NASA planning to send astronauts to moon's dark side South Pole, will they discover aliens?

Buzz Aldrin
Apollo 11 astronaut Buzz Aldrin and the U.S. flag on the moon

The American space agency is reportedly planning to send astronauts to moon's mysterious South Pole, which has been never explored by humans and this new mission is expected to unveil more secrets about this creepy area.

"We know the South Pole region contains ice and may be rich in other resources based on our observations from orbit, but, otherwise, it's a completely unexplored world. The South Pole is far from the Apollo landing sites clustered around the equator, so it will offer us a new challenge and a new environment to explore as we build our capabilities to travel farther into space," said Steven Clarke, deputy associate administrator in NASA's Science Mission Directorate in a recent statement.

A few months ago, NASA had found frozen surface water on the moon's polar regions. Experts believe that this frozen water could be broken down and can be eventually made into rocket fuel which will help humans during long manned space missions.

Several experts believe that building a permanent human base on the lunar surface will catalyze the chances of conducting Mars colonizing missions in the future and reaping fuel from the lunar surface will help humans to achieve this task.

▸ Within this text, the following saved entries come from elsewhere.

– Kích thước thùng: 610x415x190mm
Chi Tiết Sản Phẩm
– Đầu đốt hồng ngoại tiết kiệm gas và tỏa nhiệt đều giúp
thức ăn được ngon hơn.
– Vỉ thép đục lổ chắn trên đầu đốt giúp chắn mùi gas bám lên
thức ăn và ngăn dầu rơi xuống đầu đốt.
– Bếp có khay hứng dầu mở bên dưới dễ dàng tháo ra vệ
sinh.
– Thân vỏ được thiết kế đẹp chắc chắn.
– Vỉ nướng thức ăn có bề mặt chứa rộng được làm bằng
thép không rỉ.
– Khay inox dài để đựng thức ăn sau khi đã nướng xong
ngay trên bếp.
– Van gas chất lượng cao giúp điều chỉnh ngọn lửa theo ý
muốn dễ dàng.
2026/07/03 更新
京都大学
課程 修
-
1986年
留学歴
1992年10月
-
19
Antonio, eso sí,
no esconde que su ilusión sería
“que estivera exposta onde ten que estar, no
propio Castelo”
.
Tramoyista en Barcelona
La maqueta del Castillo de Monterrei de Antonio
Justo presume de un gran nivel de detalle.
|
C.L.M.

Even though humans have not walked on the polar regions of moon yet, space agencies like NASA have successfully studied these regions with robots.

"We've mapped every square meter, even areas of permanent shadow," said Noah Petro, an LRO project scientist based at NASA's Goddard Space Flight Center in a statement.

The presence of water in the polar regions of the moon has made many people believe that life, at least in microbial form could be thriving there. NASA's upcoming space mission to the moon will also try to find traces of life on the moon, which may have sometimes existed on the lunar surface billions of years ago.

A few days back, Jim Bridenstine, the NASA administrator had revealed that the space agency's plans to take humans to the moon by 2024 could not be carried out by the US alone.

While talking at the space symposium on April 9, Bridenstine said that putting "humans on the moon in 2024 is not an America-alone effort. We need all of our international partners. In fact, none of us can do what we want to achieve alone."